A son of Israel, the apostle Paul, commenting on his own failures to demonstrate faithful covenant love, said that he could delight in the law of God in his inmost self, but simultaneously see in his makeup, in his own little constellation of human contradictions, another law at war with the law of his mind, making him captive to the law of sin, and therefore a wretched man.

I can’t read his words on this Independence Day weekend without hearing them offer a wrenching description of what may happen to a nation, as well as to an individual. St. Paul’s fearless self-exposure was meant, I expect, to suggest that this law of internal contradiction can land a nation in the same pickle that he found himself in: stuck, caught in the quicksand of willing what is right but not doing it.

That’s an apt description of what’s befalling our own nation. Our two-party system is paralyzed. We can will what is right but we cannot do it. We can elect leaders whose will we agree with, but we then watch them sink in the quicksand of that partisan war in our members that runs concertina wire down the center aisle of Congress.

Our Gospel portion today ends with words meant to be heard by the fed-up and the burned-out.

“Come to me, all you that are weary and are carrying heavy burdens, and I will give you rest. Take my yoke upon you, and learn from me; for I am gentle and humble in heart, and you will find rest for your souls. For my yoke is easy, and my burden is light.”

For me, that’s the Christian Gospel in a paragraph.
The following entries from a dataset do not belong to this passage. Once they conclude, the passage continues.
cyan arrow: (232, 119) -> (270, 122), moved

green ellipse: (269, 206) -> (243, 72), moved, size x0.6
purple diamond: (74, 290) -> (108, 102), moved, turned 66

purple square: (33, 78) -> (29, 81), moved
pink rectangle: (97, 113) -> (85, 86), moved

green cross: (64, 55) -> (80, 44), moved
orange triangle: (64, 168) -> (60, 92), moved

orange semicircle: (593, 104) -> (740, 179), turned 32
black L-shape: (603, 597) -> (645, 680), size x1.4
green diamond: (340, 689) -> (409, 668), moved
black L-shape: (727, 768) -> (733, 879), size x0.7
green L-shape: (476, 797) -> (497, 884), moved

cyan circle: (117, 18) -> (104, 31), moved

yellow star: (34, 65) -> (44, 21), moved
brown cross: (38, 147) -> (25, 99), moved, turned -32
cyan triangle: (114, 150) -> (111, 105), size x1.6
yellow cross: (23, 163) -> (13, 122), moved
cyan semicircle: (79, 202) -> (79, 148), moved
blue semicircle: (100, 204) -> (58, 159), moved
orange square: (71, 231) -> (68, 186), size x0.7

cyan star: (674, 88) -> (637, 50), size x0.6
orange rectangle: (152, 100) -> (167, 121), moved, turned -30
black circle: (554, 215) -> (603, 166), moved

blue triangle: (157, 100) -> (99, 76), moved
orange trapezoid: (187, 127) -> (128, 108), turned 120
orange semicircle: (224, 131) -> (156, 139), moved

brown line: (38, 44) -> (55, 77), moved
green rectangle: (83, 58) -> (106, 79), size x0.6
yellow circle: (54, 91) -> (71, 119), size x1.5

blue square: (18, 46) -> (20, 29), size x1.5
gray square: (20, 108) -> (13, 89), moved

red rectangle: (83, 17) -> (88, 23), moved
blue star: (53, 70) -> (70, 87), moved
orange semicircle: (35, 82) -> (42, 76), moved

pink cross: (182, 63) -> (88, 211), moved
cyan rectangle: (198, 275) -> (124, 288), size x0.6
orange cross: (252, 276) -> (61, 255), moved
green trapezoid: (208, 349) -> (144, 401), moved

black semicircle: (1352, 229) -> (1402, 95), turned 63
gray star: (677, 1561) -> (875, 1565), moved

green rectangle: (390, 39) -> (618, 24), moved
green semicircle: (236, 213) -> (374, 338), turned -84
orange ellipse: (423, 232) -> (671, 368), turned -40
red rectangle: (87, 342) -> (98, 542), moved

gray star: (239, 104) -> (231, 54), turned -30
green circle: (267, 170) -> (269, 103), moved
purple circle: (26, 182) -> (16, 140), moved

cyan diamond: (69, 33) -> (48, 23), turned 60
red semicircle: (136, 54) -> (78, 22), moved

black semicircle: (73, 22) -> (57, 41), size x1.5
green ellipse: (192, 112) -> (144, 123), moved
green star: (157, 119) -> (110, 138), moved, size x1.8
It conveys wisdom hidden from the wise and intelligent and revealed to infants, and I take that to mean that we should consider sending our elected leaders to kindergarten for revelation of what they most need to know. Like why that center aisle in Congress is the most important spot in the house, the frontier of the promised land, the negotiating space where we need there to be a rush from both sides to tear down that wall… and stay there, in the aisle, not returning to those seats of power until the real work is done.

“Take my yoke upon you and learn from me; for I am gentle and humble in heart, and you will find rest for your souls.” The yoke is an invention that harnessed one easily-defeatable ox to another ox, creating the collaborative strength needed for carrying heavy burdens. That yoke is what is symbolized by the stole wrapped around the neck and shoulders of clergy, a constant reminder that it takes teamwork to pull-together for the good of the Church and for the good of the world.

And where the good news dwells in that metaphor of the yoke is in the identity of the one to whom you are yoked: Jesus Christ himself is the burden-bearer right next to you, alongside you, closer to you than breath itself. Even if it’s ox-breath.

Weary leaders, weary voters, all who are weary need to learn the lesson that our yokemate is gentle and humble in heart. To truly work in tandem with Christ, in tandem with Lady Wisdom if you prefer to see it, our pace and manner and style will require new discipline, new ways of acting, and new ways of resting.

As much as I love this Gospel text, I stumble on its final promises, “For my yoke is easy, and my burden is light.” I sometimes recite this Gospel when I administer communion in a crisis, like in a hospital CCU or some other tough setting where I’m traveling light. How can I dare to speak of an easy yoke or a light burden when life itself may be in the balance? The person in that bed may be facing a long rehab period and many demanding changes…

Just the right moment to hear that the burden-bearer in the other half of the yoke is going to do the heavy lifting that will lighten the burden, and to hear the Christ claim the whole of the relationship by calling it “my yoke.”

May the grace that we can hear in a pastoral application of this great Gospel text become clear to all who could benefit from its political potential: the good news that cooperation across the most surprising lines and divides may bring exponential easing of burdens, even what St. Paul yearns for: rescue from this body of death, freeing the body for new life.